Cubic polycrystalline bulk materials of L-aPb-Mn-O were prepared by solid state reaction method. Magnetic measurements indicated that the samples are ferromagnetic, and TC is 257K. Magnetotransport measurements showed that the metal-semiconductor transition temperature (TP) of the samples is 251K, and near Tp the giant magnetoresistance (GMR) peak vaues reach 72% and 85% under 5T and 13T magnetic field, respectively. It was noticed that the samples present GMR effect over a wide temperature range from 77K to room temperature.
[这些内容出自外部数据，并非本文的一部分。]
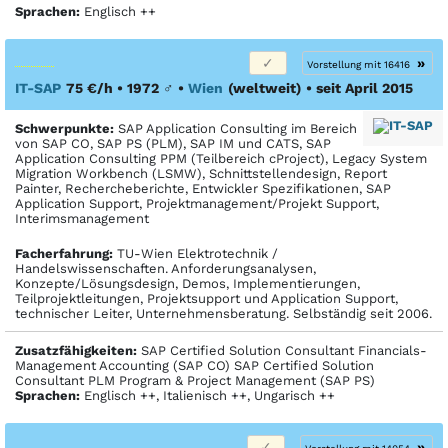
Sprachen:
Englisch ++
»
Vorstellung mit 16416
IT-SAP
75 €/h • 1972
♂
•
Wien
(weltweit)
• seit April 2015
Schwerpunkte:
SAP Application Consulting im Bereich
von SAP CO, SAP PS (PLM), SAP IM und CATS, SAP
Application Consulting PPM (Teilbereich cProject), Legacy System
Migration Workbench (LSMW), Schnittstellendesign, Report
Painter, Rechercheberichte, Entwickler Spezifikationen, SAP
Application Support, Projektmanagement/Projekt Support,
Interimsmanagement
Facher­fahrung:
TU-Wien Elektrotechnik /
Handelswissenschaften. Anforderungsanalysen,
Konzepte/Lösungsdesign, Demos, Implementierungen,
Teilprojektleitungen, Projektsupport und Application Support,
technischer Leiter, Unternehmensberatung. Selbständig seit 2006.
Zusatzfähigkeiten:
SAP Certified Solution Consultant Financials-
Management Accounting (SAP CO) SAP Certified Solution
Consultant PLM Program & Project Management (SAP PS)
Sprachen:
Englisch ++, Italienisch ++, Ungarisch ++
»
The GMR effect is related to the behavior of the spin polaron, which is affected by both temperature and applied field. Besides the influence of the spin polaron, the GMR peak effect near Tp is also ascribed to the strong decline of spin-disorder scattering of carriers caused by the applied field. Furthermore, the GMR effect over the whole measured temperature, especially at low temperatures far below TP, is also resulted from the spin-dependent scattering of carriers near grain boundary associated with the polycrystallinity of the samples. In addition, the inhibition of the spin-polarized intergrain tunneling at TP leads to the disappearance of the low-field GMR effect caused by the Hund exchange.